Bengaluru: Alphanumeric codes given to about 27 human genes have been tweaked over the past one year because Microsoft Excel, a powerful tool to assess and plot complex data, would not stop confusing them for dates.
The changes were formalised as part of new guidelines issued earlier this month as scientists finally addressed a years-old problem that may seem innocuous at first but has the potential to corrupt research.
The 27 genes with revised names include the Membrane Associated Ring-CH-Type Finger 1, denoted by the symbol MARCH1, and Septin-2, which is better known as SEPT2. Under Excel auto-formatting, each of these would get converted to dates.
The problem has stalked researchers long enough that workarounds have been devised and apps reportedly made to tackle it. But the new nomenclature rules strike the problem at its root, and many researchers have taken to social media to express their joy.

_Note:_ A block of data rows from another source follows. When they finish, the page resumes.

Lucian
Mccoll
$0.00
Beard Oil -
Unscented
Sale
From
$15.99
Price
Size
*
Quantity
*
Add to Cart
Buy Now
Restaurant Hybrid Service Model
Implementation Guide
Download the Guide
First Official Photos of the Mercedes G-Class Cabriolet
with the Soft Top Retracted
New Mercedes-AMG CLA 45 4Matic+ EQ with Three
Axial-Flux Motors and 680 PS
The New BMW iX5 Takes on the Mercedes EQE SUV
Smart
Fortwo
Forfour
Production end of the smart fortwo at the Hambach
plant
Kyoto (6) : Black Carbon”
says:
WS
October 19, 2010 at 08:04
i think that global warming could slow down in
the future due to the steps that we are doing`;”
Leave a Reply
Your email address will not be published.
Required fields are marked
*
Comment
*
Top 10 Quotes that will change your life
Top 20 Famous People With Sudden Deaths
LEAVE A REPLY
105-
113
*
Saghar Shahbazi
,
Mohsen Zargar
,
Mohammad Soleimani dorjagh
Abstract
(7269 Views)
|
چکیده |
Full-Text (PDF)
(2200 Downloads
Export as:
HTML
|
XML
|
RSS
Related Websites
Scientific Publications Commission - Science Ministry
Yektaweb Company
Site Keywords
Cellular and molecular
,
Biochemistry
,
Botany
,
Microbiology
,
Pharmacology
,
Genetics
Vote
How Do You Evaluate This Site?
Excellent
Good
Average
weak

Finally!!! Countless hours were spent on fixing these! https://t.co/9AL8j06MVT
— Mudra Hegde (@HegdeMudra) August 5, 2020
Scientists have been getting frustrated by this problem for years, and the body in charge of standardizing the names of genes, the HUGO Gene Nomenclature Committee, updated their guidelines this week to fix the problem: pic.twitter.com/7eTqToGGHx
— James Vincent (@jjvincent) August 6, 2020
This amazing, as a Bioinformatician, I don't have to educate the biologist anymore about this.
I would often get comments "Why don't you just convert column format from dates to general text?"

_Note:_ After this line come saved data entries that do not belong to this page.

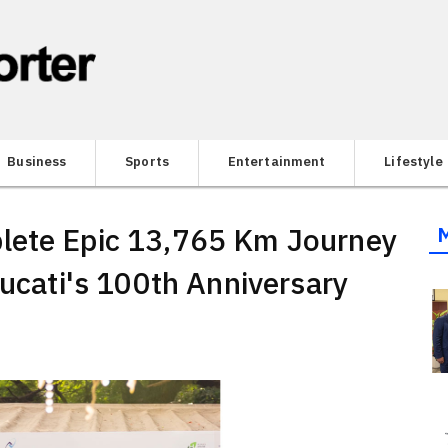
Business
Sports
Entertainment
Lifestyle
lete Epic 13,765 Km Journey
Ducati's 100th Anniversary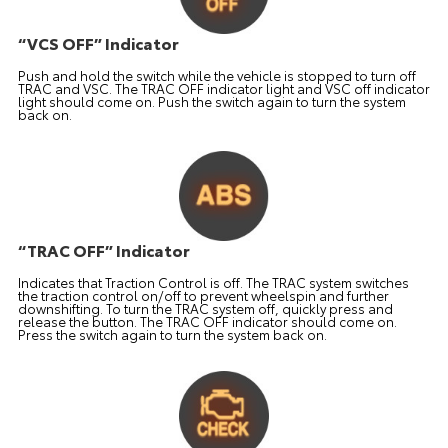
“VCS OFF” Indicator
Push and hold the switch while the vehicle is stopped to turn off
TRAC and VSC. The TRAC OFF indicator light and VSC off indicator
light should come on. Push the switch again to turn the system
back on.
“TRAC OFF” Indicator
Indicates that Traction Control is off. The TRAC system switches
the traction control on/off to prevent wheelspin and further
downshifting. To turn the TRAC system off, quickly press and
release the button. The TRAC OFF indicator should come on.
Press the switch again to turn the system back on.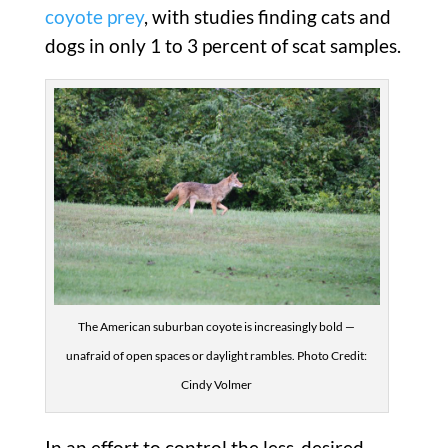
coyote prey
, with studies finding cats and
dogs in only 1 to 3 percent of scat samples.
The American suburban coyote is increasingly bold —
unafraid of open spaces or daylight rambles. Photo Credit:
Cindy Volmer
In an effort to control the less-desired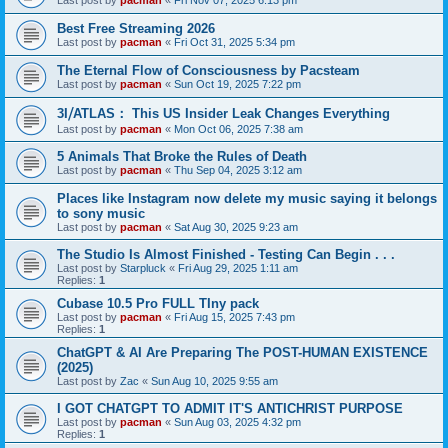
Last post by
pacman
«
Fri Nov 07, 2025 6:13 pm
Best Free Streaming 2026
Last post by
pacman
«
Fri Oct 31, 2025 5:34 pm
The Eternal Flow of Consciousness by Pacsteam
Last post by
pacman
«
Sun Oct 19, 2025 7:22 pm
3I⧸ATLAS： This US Insider Leak Changes Everything
Last post by
pacman
«
Mon Oct 06, 2025 7:38 am
5 Animals That Broke the Rules of Death
Last post by
pacman
«
Thu Sep 04, 2025 3:12 am
Places like Instagram now delete my music saying it belongs
to sony music
Last post by
pacman
«
Sat Aug 30, 2025 9:23 am
The Studio Is Almost Finished - Testing Can Begin . . .
Last post by
Starpluck
«
Fri Aug 29, 2025 1:11 am
Replies:
1
Cubase 10.5 Pro FULL TIny pack
Last post by
pacman
«
Fri Aug 15, 2025 7:43 pm
Replies:
1
ChatGPT & AI Are Preparing The POST-HUMAN EXISTENCE
(2025)
Last post by
Zac
«
Sun Aug 10, 2025 9:55 am
I GOT CHATGPT TO ADMIT IT'S ANTICHRIST PURPOSE
Last post by
pacman
«
Sun Aug 03, 2025 4:32 pm
Replies:
1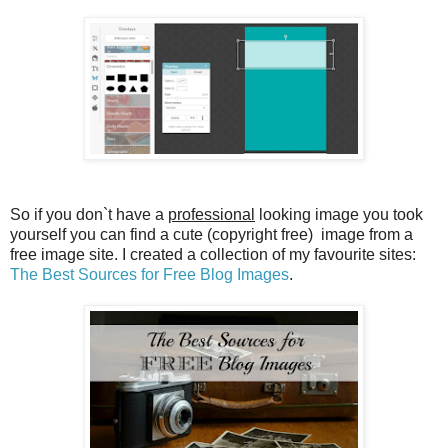
So if you don`t have a
professional
looking image you took
yourself you can find a cute (copyright free) image from a
free image site. I created a collection of my favourite sites:
The Best Sources for Free Blog Images
.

Duh! Like it will bring back the correct gene names. https://t.co/a6WAcEoAiR
— Huzaifa Hassan (@huzaifahassan) August 6, 2020
An evolving process
Excel is a commonly used data platform, but errors in format can corrupt biological data. Then there is the obvious frustration spelt by unwitting format changes.

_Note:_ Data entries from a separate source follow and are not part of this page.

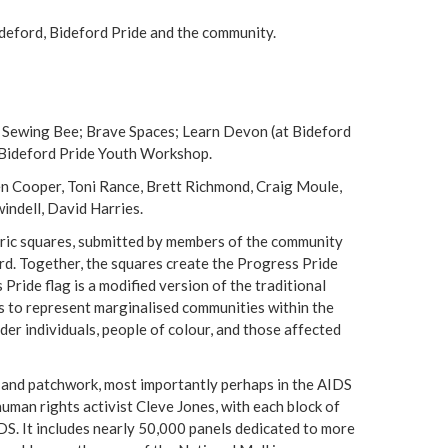
deford, Bideford Pride and the community.
 Sewing Bee; Brave Spaces; Learn Devon (at Bideford
; Bideford Pride Youth Workshop.
Helen Cooper, Toni Rance, Brett Richmond, Craig Moule,
indell, David Harries.
ric squares, submitted by members of the community
rd. Together, the squares create the Progress Pride
 Pride flag is a modified version of the traditional
es to represent marginalised communities within the
er individuals, people of colour, and those affected
and patchwork, most importantly perhaps in the AIDS
human rights activist Cleve Jones, with each block of
DS. It includes nearly 50,000 panels dedicated to more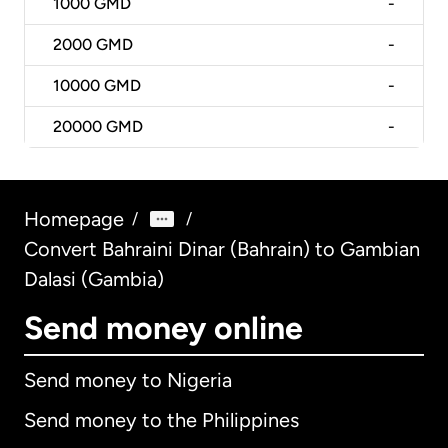
1000
GMD
-
2000
GMD
-
10000
GMD
-
20000
GMD
-
Homepage
/
/
Convert Bahraini Dinar (Bahrain) to Gambian
Dalasi (Gambia)
Send money online
Send money to Nigeria
Send money to the Philippines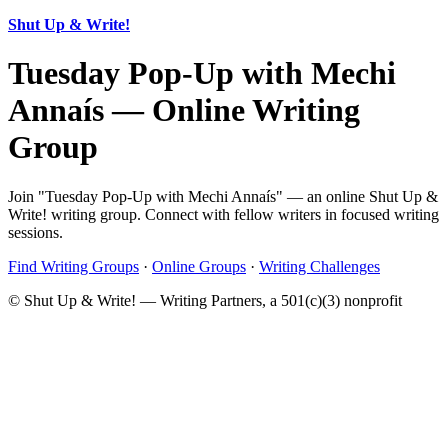
Shut Up & Write!
Tuesday Pop-Up with Mechi
Annaís — Online Writing
Group
Join "Tuesday Pop-Up with Mechi Annaís" — an online Shut Up &
Write! writing group. Connect with fellow writers in focused writing
sessions.
Find Writing Groups
·
Online Groups
·
Writing Challenges
© Shut Up & Write! — Writing Partners, a 501(c)(3) nonprofit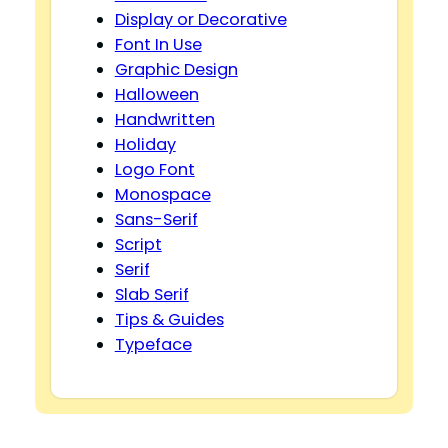
Display or Decorative
Font In Use
Graphic Design
Halloween
Handwritten
Holiday
Logo Font
Monospace
Sans-Serif
Script
Serif
Slab Serif
Tips & Guides
Typeface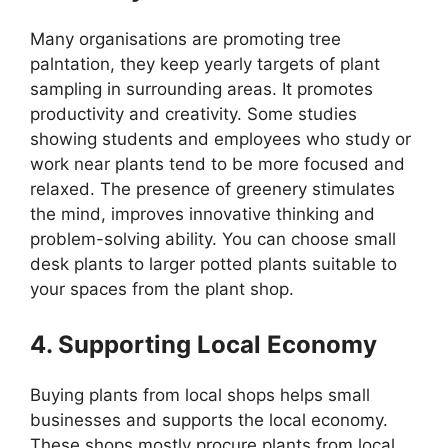
Many organisations are promoting tree
palntation, they keep yearly targets of plant
sampling in surrounding areas. It promotes
productivity and creativity. Some studies
showing students and employees who study or
work near plants tend to be more focused and
relaxed. The presence of greenery stimulates
the mind, improves innovative thinking and
problem-solving ability. You can choose small
desk plants to larger potted plants suitable to
your spaces from the plant shop.
4. Supporting Local Economy
Buying plants from local shops helps small
businesses and supports the local economy.
These shops mostly procure plants from local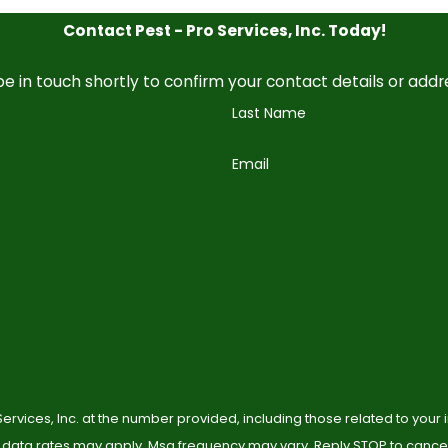
Contact Pest - Pro Services, Inc. Today!
e in touch shortly to confirm your contact details or add
Last Name
Email
ervices, Inc. at the number provided, including those related to your
 data rates may apply. Msg frequency may vary. Reply STOP to cancel 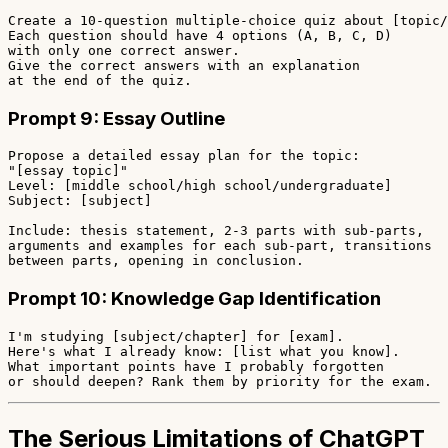
Create a 10-question multiple-choice quiz about [topic/
Each question should have 4 options (A, B, C, D)

with only one correct answer.

Give the correct answers with an explanation

Prompt 9: Essay Outline
Propose a detailed essay plan for the topic:

"[essay topic]"

Level: [middle school/high school/undergraduate]

Subject: [subject]

Include: thesis statement, 2-3 parts with sub-parts,

arguments and examples for each sub-part, transitions

Prompt 10: Knowledge Gap Identification
I'm studying [subject/chapter] for [exam].

Here's what I already know: [list what you know].

What important points have I probably forgotten

The Serious Limitations of ChatGPT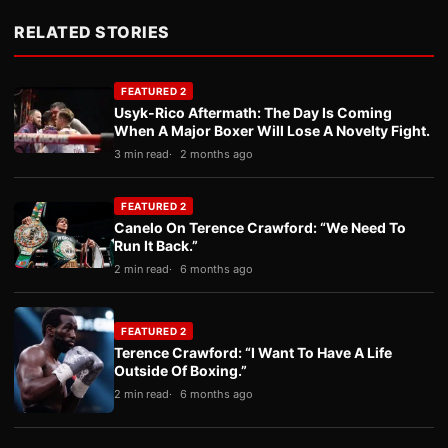
RELATED STORIES
FEATURED 2
Usyk-Rico Aftermath: The Day Is Coming
When A Major Boxer Will Lose A Novelty Fight.
3 min read
2 months ago
FEATURED 2
Canelo On Terence Crawford: “We Need To
Run It Back.”
2 min read
6 months ago
FEATURED 2
Terence Crawford: “I Want To Have A Life
Outside Of Boxing.”
2 min read
6 months ago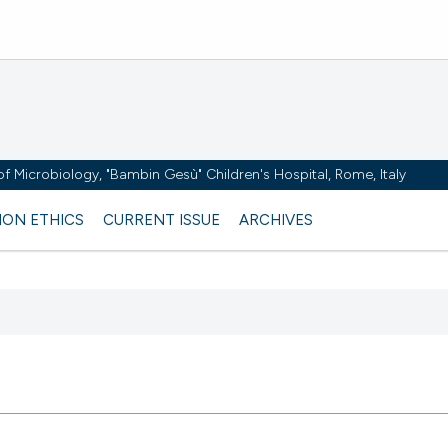
y of Microbiology, "Bambin Gesù" Children's Hospital, Rome, Italy
ION ETHICS
CURRENT ISSUE
ARCHIVES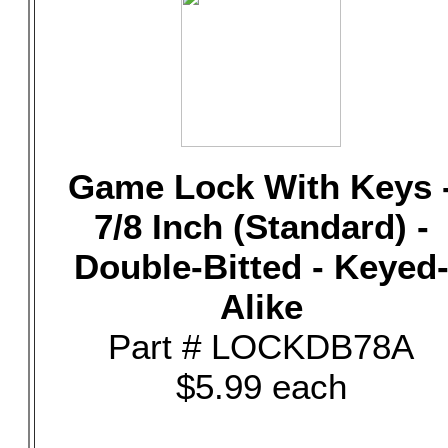
Game Lock With Keys 
7/8 Inch (Standard) -
Double-Bitted - Keyed
Alike
Part # LOCKDB78A
$5.99 each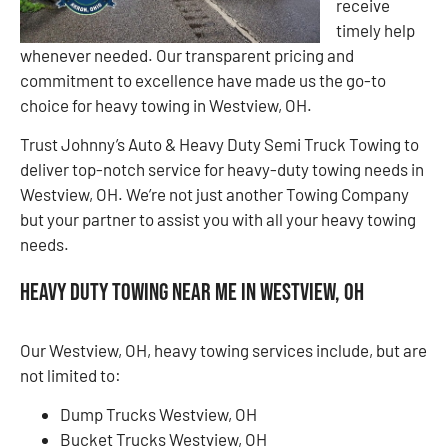
receive
timely help
whenever needed. Our transparent pricing and
commitment to excellence have made us the go-to
choice for heavy towing in Westview, OH.
Trust Johnny’s Auto & Heavy Duty Semi Truck Towing to
deliver top-notch service for heavy-duty towing needs in
Westview, OH. We’re not just another Towing Company
but your partner to assist you with all your heavy towing
needs.
Heavy Duty Towing Near Me in Westview, OH
Our Westview, OH, heavy towing services include, but are
not limited to:
Dump Trucks Westview, OH
Bucket Trucks Westview, OH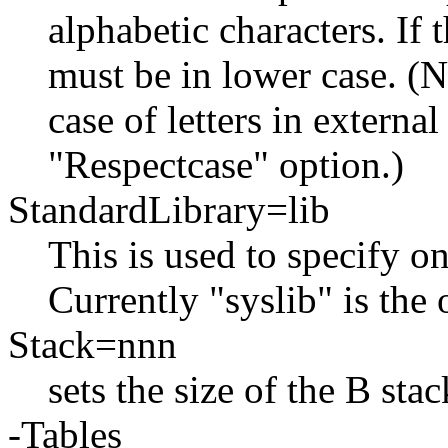
alphabetic characters. If 
must be in lower case. (N
case of letters in externa
"Respectcase" option.)
StandardLibrary=lib
This is used to specify on
Currently "syslib" is the 
Stack=nnn
sets the size of the B sta
-Tables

Apart from dates, Excel has also been known to convert the names of some genes like ‘2310009E13’ to the floating-point format — in this case, to ‘2.31E+13’.
A 2016 study found that Excel had converted gene names to dates and floating-point numbers in approximately one-fifths of 3,597 published papers.
The naming convention for genes is overseen by the HUGO Gene Nomenclature Committee (HGNC), which currently holds a database of around 33,000 gene symbols and names that belong to over 1,300 gene families.
The new set of guidelines issued by the HGNC mandates that gene symbols be determined in such a way that their formatting does not affect data validation in Excel. To this end, MARCH1 is now MARCHF1 and SEPT1 is SEPTIN1.
In the past, gene names have also been changed for other reasons, HGNC coordinator Elspeth Bruford was quoted as saying in a report on The Verge. Names that can be confused with other words, for example, have been tweaked to avoid false positives in text searches — so, CARS became CARS1, and WARS, WARS1.
Rules have also been altered to tackle certain creative liberties that defined the process of gene-naming in the earlier days, as also to eliminate any prospect of offence. “Headcase homolog (Drosophila)” was thus changed to hdc homolog, cell cycle regulator, and “ARS” to ARS1.
Genes were historically given unique or funny symbols, such as ‘tinman’, a gene required for the heart that was named after the Wizard of Oz character who craved a heart, and ‘NEMO’ for NF-kappa-B essential modulator, ‘Indy’ for I’m Not Dead Yet’, and ‘Pokemon (now changed to Zbtb7)’ for POK erythroid myeloid ontogenic factor.
However, new symbols are strictly regulated by HGNC. They must contain only Latin letters and Arabic numerals with no sub- or superscript. They should not spell out names, especially offensive ones, in any language. Whimsical and funny are out, too.
Bruford said in The Verge piece that there has been some dissent among researchers over the change, with some questioning why Excel couldn’t do something to address their concerns. However, she said, the community affected by this problem is too small for Excel to effect change in a software that is used “extremely widely” by a “massive community”.